Aim of the exercise: Exactly as written, reproduce the lines from the one that contains "Answer in <instances>...</instances>. Segment" through the end of the records.

Stored data entries

☆ ☆ ☆ ☆ ☆

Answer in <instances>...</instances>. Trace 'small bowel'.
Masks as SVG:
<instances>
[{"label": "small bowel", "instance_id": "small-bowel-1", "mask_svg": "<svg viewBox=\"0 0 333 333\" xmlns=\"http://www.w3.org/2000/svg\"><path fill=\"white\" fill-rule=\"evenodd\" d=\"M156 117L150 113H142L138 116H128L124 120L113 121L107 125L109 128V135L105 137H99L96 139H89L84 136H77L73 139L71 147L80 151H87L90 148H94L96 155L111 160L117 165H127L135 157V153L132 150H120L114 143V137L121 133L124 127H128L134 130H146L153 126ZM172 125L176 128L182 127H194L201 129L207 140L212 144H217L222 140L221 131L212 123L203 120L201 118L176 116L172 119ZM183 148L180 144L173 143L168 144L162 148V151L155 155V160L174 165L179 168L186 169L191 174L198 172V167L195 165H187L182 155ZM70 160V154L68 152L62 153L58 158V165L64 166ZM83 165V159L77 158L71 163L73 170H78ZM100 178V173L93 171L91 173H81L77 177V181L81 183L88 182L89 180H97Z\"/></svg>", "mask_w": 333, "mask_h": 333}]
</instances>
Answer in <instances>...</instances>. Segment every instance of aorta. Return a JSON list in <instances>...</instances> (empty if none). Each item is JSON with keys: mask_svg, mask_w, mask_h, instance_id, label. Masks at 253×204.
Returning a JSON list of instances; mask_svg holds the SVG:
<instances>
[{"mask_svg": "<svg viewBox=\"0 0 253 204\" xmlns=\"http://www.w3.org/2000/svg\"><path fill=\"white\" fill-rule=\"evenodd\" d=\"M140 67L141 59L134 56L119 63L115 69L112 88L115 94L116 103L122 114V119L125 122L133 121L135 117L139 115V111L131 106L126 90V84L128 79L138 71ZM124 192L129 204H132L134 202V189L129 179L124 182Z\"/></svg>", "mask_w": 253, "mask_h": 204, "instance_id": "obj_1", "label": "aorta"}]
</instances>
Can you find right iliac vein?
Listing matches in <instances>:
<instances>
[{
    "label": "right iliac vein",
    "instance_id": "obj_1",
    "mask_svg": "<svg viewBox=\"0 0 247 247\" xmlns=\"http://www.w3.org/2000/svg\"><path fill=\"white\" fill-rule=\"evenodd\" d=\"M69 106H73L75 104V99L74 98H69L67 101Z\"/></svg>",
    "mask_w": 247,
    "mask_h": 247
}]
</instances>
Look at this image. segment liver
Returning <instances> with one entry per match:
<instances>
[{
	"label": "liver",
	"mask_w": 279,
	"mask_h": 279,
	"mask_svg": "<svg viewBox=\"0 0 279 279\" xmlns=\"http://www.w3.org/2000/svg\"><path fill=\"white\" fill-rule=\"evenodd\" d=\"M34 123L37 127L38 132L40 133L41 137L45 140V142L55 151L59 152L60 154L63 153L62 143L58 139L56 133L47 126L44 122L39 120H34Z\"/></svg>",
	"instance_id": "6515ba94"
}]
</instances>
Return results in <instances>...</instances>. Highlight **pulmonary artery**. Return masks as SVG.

☆ ☆ ☆ ☆ ☆

Task answer:
Answer in <instances>...</instances>. Segment every instance of aorta. Return a JSON list in <instances>...</instances> (empty if none). Each item is JSON with keys: mask_svg, mask_w, mask_h, instance_id, label. Masks at 253×204.
Returning a JSON list of instances; mask_svg holds the SVG:
<instances>
[{"mask_svg": "<svg viewBox=\"0 0 253 204\" xmlns=\"http://www.w3.org/2000/svg\"><path fill=\"white\" fill-rule=\"evenodd\" d=\"M140 67L141 59L134 56L119 63L115 69L112 88L115 94L116 103L122 114V119L125 122L133 121L135 117L139 115V111L131 106L126 90V84L128 79L138 71ZM124 192L129 204H132L134 202V189L129 179L124 182Z\"/></svg>", "mask_w": 253, "mask_h": 204, "instance_id": "obj_1", "label": "aorta"}]
</instances>
Can you find right iliac vein?
Listing matches in <instances>:
<instances>
[{
    "label": "right iliac vein",
    "instance_id": "obj_1",
    "mask_svg": "<svg viewBox=\"0 0 247 247\" xmlns=\"http://www.w3.org/2000/svg\"><path fill=\"white\" fill-rule=\"evenodd\" d=\"M69 106H73L75 104V99L74 98H69L67 101Z\"/></svg>",
    "mask_w": 247,
    "mask_h": 247
}]
</instances>
Look at this image. segment liver
Returning <instances> with one entry per match:
<instances>
[{
	"label": "liver",
	"mask_w": 279,
	"mask_h": 279,
	"mask_svg": "<svg viewBox=\"0 0 279 279\" xmlns=\"http://www.w3.org/2000/svg\"><path fill=\"white\" fill-rule=\"evenodd\" d=\"M34 123L37 127L38 132L40 133L41 137L45 140V142L55 151L59 152L60 154L63 153L62 143L58 139L56 133L47 126L44 122L39 120H34Z\"/></svg>",
	"instance_id": "6515ba94"
}]
</instances>
Return results in <instances>...</instances>. Highlight **pulmonary artery**. Return masks as SVG.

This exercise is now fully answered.